** What is needed **
Copy the lines below exactly. No picture goes into the copy.

** Given information **
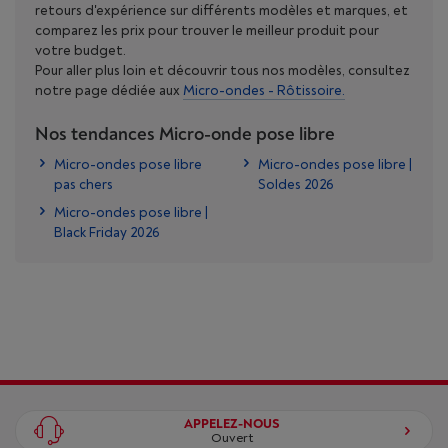
retours d'expérience sur différents modèles et marques, et
comparez les prix pour trouver le meilleur produit pour
votre budget.
Pour aller plus loin et découvrir tous nos modèles, consultez
notre page dédiée aux
Micro-ondes - Rôtissoire.
Nos tendances Micro-onde pose libre
Micro-ondes pose libre
Micro-ondes pose libre |
pas chers
Soldes 2026
Micro-ondes pose libre |
Black Friday 2026
APPELEZ-NOUS
Ouvert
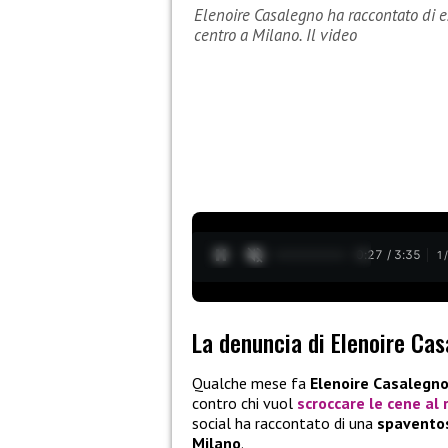
Elenoire Casalegno ha raccontato di e
centro a Milano. Il video
0:28 / 3:35
1
La denuncia di Elenoire Ca
Qualche mese fa
Elenoire Casalegn
contro chi vuol
scroccare le cene al 
social ha raccontato di una
spaventos
Milano
.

** Exercise output **
retours d'expérience sur différents modèles et marques, et
comparez les prix pour trouver le meilleur produit pour
votre budget.
Pour aller plus loin et découvrir tous nos modèles, consultez
notre page dédiée aux
Micro-ondes - Rôtissoire.
Nos tendances Micro-onde pose libre
Micro-ondes pose libre
Micro-ondes pose libre |
pas chers
Soldes 2026
Micro-ondes pose libre |
Black Friday 2026
APPELEZ-NOUS
Ouvert
Elenoire Casalegno ha raccontato di e
centro a Milano. Il video
0:28 / 3:35
1
La denuncia di Elenoire Ca
Qualche mese fa
Elenoire Casalegn
contro chi vuol
scroccare le cene al 
social ha raccontato di una
spaventos
Milano
.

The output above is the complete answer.